Bien qu’il n’existe pas de données exactes sur le nombre d’agriculteurs formés chaque année dans le monde, à titre indicatif, le nombre d’agriculteurs biologiques certifiés recensés par la Fédération internationale des mouvements d’agriculture biologique (IFOAM) est en hausse. Et bien qu’un grand nombre d’agriculteurs non conventionnels n’obtiendront jamais la certification, ceux qui l’obtiennent sont passés de 200.000 en 1999 à 3,7 millions en 2021, principalement dans des pays du Sud tels que l’Inde, l’Ouganda et l’Éthiopie.

Un modèle fondé sur la coopération

Pour Sonja Brodt, coordinatrice pour l’agriculture et l’environnement au sein du programme de recherche et d’éducation sur l’agriculture durable de l’université de Californie, la coopération constitue l’une des clés de la mise en place d’un système alimentaire plus durable. Une coopération qui non seulement renforce le travail des agriculteurs, mais encourage également l’innovation et la recherche de nouvelles solutions.

« Un facteur qui contribue à l’innovation est la diversité des personnes et des points de vue », explique la chercheuse. Mme Brodt dirige un projet de ferme de démonstration en Californie qui a pour vocation d’enseigner comment améliorer la santé des sols et la résilience climatique, mais aussi de promouvoir l’innovation auprès des agriculteurs et d’autres acteurs. Dans ces « réseaux d’innovation », les scientifiques, comme elle, ont leur propre rôle à jouer. « L’observation joue un rôle clé dans la science et c’est quelque chose que les agriculteurs font déjà », explique-t-elle. « La science permet de codifier ces observations et de les transposer à d’autres contextes. Les instruments dont nous disposons nous permettent également d’effectuer des observations plus approfondies », explique Mme Brodt.

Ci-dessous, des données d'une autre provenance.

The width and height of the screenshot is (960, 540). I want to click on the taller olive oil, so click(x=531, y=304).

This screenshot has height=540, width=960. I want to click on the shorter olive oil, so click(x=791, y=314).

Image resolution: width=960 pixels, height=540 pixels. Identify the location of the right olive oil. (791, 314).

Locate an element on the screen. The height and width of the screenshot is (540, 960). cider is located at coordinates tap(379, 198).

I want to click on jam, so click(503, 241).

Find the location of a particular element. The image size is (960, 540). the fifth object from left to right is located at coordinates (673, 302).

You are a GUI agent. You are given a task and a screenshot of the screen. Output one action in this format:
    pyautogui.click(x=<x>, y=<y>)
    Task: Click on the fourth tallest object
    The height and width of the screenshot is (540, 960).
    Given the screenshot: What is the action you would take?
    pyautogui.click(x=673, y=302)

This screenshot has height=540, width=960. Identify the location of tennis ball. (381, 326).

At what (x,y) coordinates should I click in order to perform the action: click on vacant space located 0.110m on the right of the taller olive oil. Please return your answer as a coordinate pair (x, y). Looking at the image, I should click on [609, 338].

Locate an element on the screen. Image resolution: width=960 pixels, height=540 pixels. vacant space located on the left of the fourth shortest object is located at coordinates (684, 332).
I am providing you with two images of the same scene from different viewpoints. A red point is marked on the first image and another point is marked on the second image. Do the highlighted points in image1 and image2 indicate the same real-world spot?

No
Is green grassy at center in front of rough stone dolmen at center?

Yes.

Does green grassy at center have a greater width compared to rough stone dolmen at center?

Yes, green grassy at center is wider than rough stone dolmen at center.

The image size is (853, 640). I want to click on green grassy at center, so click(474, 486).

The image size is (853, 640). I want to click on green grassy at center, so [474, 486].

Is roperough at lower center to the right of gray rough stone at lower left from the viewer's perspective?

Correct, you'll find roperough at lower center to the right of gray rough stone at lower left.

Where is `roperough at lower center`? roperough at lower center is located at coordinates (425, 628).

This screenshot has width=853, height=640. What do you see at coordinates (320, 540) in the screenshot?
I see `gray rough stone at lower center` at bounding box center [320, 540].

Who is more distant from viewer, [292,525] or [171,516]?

Pour Loren Cardeli, l’un des fondateurs de l’ONG internationale A Growing Culture (AGC), le changement de paradigme ne se produira que si les récits sont modifiés et si l’agriculture industrielle n’est plus considérée comme le seul système capable de nourrir une population croissante. « Nous disposons de toutes les preuves que l’agroécologie est meilleure pour les communautés et plus efficace », affirme M. Cardeli.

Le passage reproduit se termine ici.